§ **Problem details**
Count the lines below that include the word "marketing" and write that number alone.

Collected data
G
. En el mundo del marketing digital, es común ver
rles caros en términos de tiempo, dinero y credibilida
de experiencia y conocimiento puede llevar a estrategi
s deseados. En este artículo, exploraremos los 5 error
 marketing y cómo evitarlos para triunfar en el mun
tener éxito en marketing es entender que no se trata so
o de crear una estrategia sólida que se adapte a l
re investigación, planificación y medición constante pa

§ **Answer space**
3